Collected data
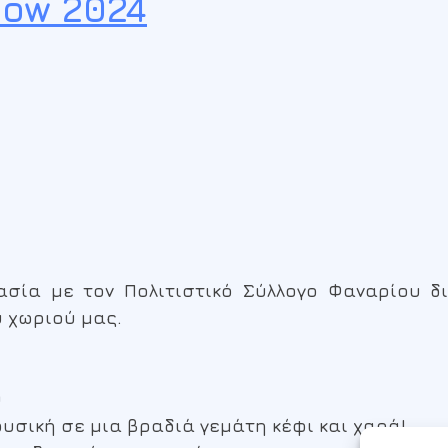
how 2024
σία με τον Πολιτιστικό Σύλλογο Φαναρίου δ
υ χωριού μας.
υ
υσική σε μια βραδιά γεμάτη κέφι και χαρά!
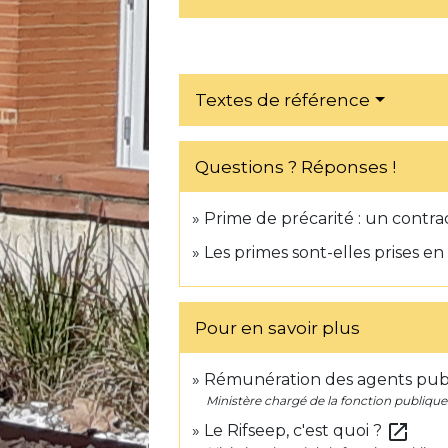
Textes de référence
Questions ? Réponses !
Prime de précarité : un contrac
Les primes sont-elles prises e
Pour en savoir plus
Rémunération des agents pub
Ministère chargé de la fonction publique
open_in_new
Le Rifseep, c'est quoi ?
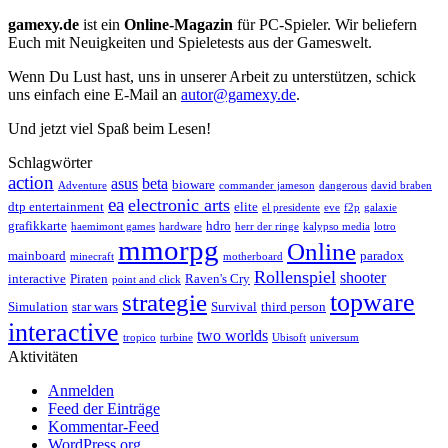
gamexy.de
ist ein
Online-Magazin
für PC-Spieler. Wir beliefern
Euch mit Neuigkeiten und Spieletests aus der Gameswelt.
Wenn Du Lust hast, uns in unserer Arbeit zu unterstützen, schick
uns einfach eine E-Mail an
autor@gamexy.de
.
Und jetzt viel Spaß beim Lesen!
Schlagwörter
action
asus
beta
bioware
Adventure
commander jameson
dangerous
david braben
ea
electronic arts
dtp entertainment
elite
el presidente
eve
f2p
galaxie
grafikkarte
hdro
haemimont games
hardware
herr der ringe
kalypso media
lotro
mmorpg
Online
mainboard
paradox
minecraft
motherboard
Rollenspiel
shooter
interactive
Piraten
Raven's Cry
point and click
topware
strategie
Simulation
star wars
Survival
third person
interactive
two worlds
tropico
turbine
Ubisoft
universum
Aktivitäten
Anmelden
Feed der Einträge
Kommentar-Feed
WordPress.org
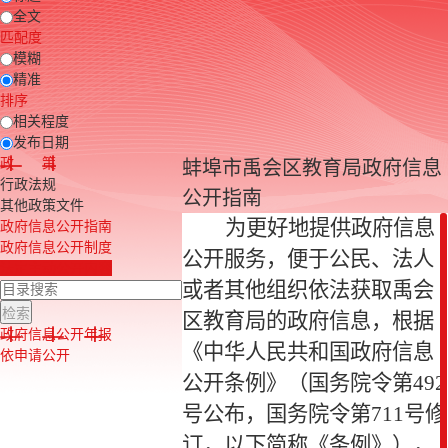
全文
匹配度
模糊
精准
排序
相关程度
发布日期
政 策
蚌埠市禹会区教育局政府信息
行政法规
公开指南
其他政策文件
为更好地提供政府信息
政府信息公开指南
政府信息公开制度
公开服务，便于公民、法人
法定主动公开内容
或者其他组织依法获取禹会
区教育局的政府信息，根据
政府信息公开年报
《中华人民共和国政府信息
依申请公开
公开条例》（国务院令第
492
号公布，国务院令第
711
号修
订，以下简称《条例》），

(The problem):
Output every record above exactly, leaving out the pictures.

(Finished task):
how 2024
σία με τον Πολιτιστικό Σύλλογο Φαναρίου δ
υ χωριού μας.
υ
υσική σε μια βραδιά γεμάτη κέφι και χαρά!
Textes de référence
Questions ? Réponses !
Prime de précarité : un contrac
Les primes sont-elles prises e
Pour en savoir plus
Rémunération des agents pub
Ministère chargé de la fonction publique
open_in_new
Le Rifseep, c'est quoi ?
gamexy.de
ist ein
Online-Magazin
für PC-Spieler. Wir beliefern
Euch mit Neuigkeiten und Spieletests aus der Gameswelt.
Wenn Du Lust hast, uns in unserer Arbeit zu unterstützen, schick
uns einfach eine E-Mail an
autor@gamexy.de
.
Und jetzt viel Spaß beim Lesen!
Schlagwörter
action
asus
beta
bioware
Adventure
commander jameson
dangerous
david braben
ea
electronic arts
dtp entertainment
elite
el presidente
eve
f2p
galaxie
grafikkarte
hdro
haemimont games
hardware
herr der ringe
kalypso media
lotro
mmorpg
Online
mainboard
paradox
minecraft
motherboard
Rollenspiel
shooter
interactive
Piraten
Raven's Cry
point and click
topware
strategie
Simulation
star wars
Survival
third person
interactive
two worlds
tropico
turbine
Ubisoft
universum
Aktivitäten
Anmelden
Feed der Einträge
Kommentar-Feed
WordPress.org
全文
匹配度
模糊
精准
排序
相关程度
发布日期
政 策
蚌埠市禹会区教育局政府信息
行政法规
公开指南
其他政策文件
为更好地提供政府信息
政府信息公开指南
政府信息公开制度
公开服务，便于公民、法人
法定主动公开内容
或者其他组织依法获取禹会
区教育局的政府信息，根据
政府信息公开年报
《中华人民共和国政府信息
依申请公开
公开条例》（国务院令第
492
号公布，国务院令第
711
号修
订，以下简称《条例》），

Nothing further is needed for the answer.